= ASSIGNED TASK =
Return only the number of lines in the records below where the string "parcours" shows up.

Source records
* * * * * * * * *

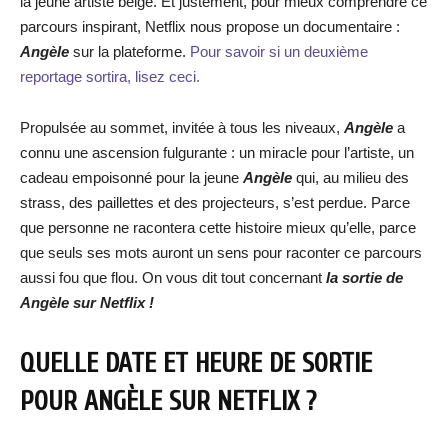
la jeune artiste belge. Et justement, pour mieux comprendre ce
parcours inspirant, Netflix nous propose un documentaire :
Angèle
sur la plateforme.
Pour savoir si un deuxième
reportage sortira, lisez ceci.
Propulsée au sommet, invitée à tous les niveaux,
Angèle
a
connu une ascension fulgurante : un miracle pour l’artiste, un
cadeau empoisonné pour la jeune
Angèle
qui, au milieu des
strass, des paillettes et des projecteurs, s’est perdue. Parce
que personne ne racontera cette histoire mieux qu’elle, parce
que seuls ses mots auront un sens pour raconter ce parcours
aussi fou que flou. On vous dit tout concernant
la sortie de
Angèle sur Netflix !
QUELLE DATE ET HEURE DE SORTIE
POUR ANGÈLE SUR NETFLIX ?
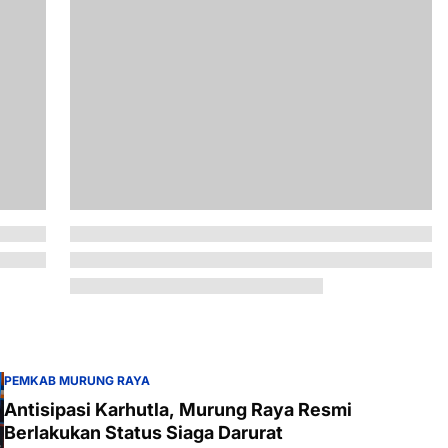
PEMKAB MURUNG RAYA
Antisipasi Karhutla, Murung Raya Resmi
Berlakukan Status Siaga Darurat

* * * * * * * * *

= OUTPUT OF THE TASK =
2